20. The plurality of SEM images include a plurality of CD Hall images, and the operation is, The process involves removing embedded SEM scanning information and resolution defects from the aforementioned multiple SEM images, Based on noise reduction and blurring, the top and bottom of the multiple CD hole images are determined, Based on the search for the maximum value, the CD Hall separation for the plurality of CD Hall images is determined, Based on the top, bottom and CD hole separation of the plurality of CD hole images, a plurality of individual CD hole cropping areas corresponding to the plurality of CD hole images are determined, The process involves cropping the multiple CD hole images based on the individual CD hole cropping areas, Resize multiple cropped CD hole images and A non-temporary computer-readable storage medium according to claim 19, further comprising:

21. Memory and A processing device coupled to the memory and A system comprising, wherein the processing device is The measurement data of a substrate processed according to the manufacturing process is processed using a first trained machine learning model to predict the limit dimension (CD) profile of the substrate. To generate a CD profile prediction image based on the predicted CD profile of the substrate, The CD profile prediction image is processed using a second trained machine learning model to generate a synthetic microscope image related to the substrate. The system that is supposed to execute this.

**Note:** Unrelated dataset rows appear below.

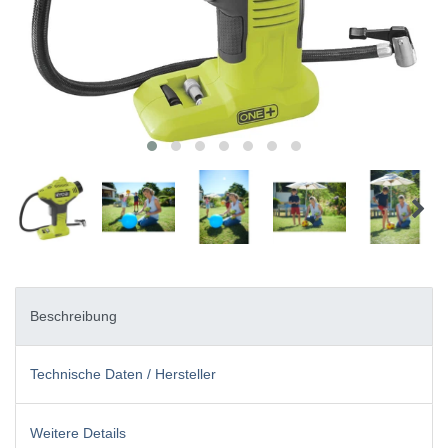
Beschreibung
Technische Daten / Hersteller
Weitere Details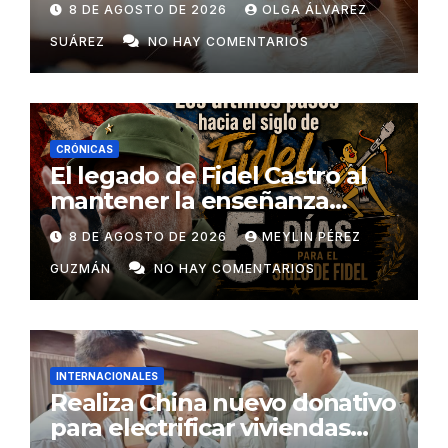
8 DE AGOSTO DE 2026
OLGA ÁLVAREZ
SUÁREZ
NO HAY COMENTARIOS
CRÓNICAS
El legado de Fidel Castro al
mantener la enseñanza
como un derecho universal
8 DE AGOSTO DE 2026
MEYLIN PÉREZ
GUZMÁN
NO HAY COMENTARIOS
INTERNACIONALES
Realiza China nuevo donativo
para electrificar viviendas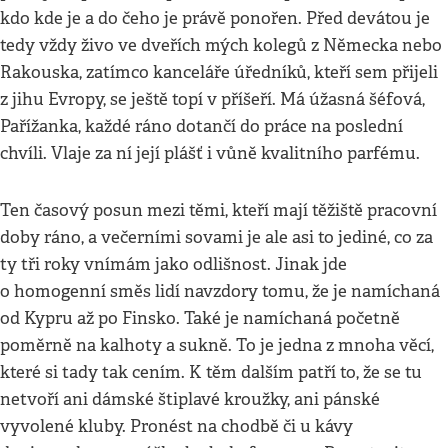
kdo kde je a do čeho je právě ponořen. Před devátou je
tedy vždy živo ve dveřích mých kolegů z Německa nebo
Rakouska, zatímco kanceláře úředníků, kteří sem přijeli
z jihu Evropy, se ještě topí v příšeří. Má úžasná šéfová,
Pařížanka, každé ráno dotančí do práce na poslední
chvíli. Vlaje za ní její plášť i vůně kvalitního parfému.
Ten časový posun mezi těmi, kteří mají těžiště pracovní
doby ráno, a večerními sovami je ale asi to jediné, co za
ty tři roky vnímám jako odlišnost. Jinak jde
o homogenní směs lidí navzdory tomu, že je namíchaná
od Kypru až po Finsko. Také je namíchaná početně
poměrně na kalhoty a sukně. To je jedna z mnoha věcí,
které si tady tak cením. K těm dalším patří to, že se tu
netvoří ani dámské štiplavé kroužky, ani pánské
vyvolené kluby. Pronést na chodbě či u kávy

22. The processing device further, Receiving multiple scanning electron microscope (SEM) images and multiple CD measurements related to the substrate, The process involves generating multiple CD profile images based on the aforementioned multiple CD measurement values, To generate an input dataset including the plurality of SEM images and the plurality of CD profile images, Training a machine learning model using the aforementioned input dataset, wherein training the machine learning model includes providing the plurality of CD measurements to the machine learning model as training inputs and providing the plurality of SEM images to the machine learning model as target outputs. The system according to claim 21, which is to perform the following.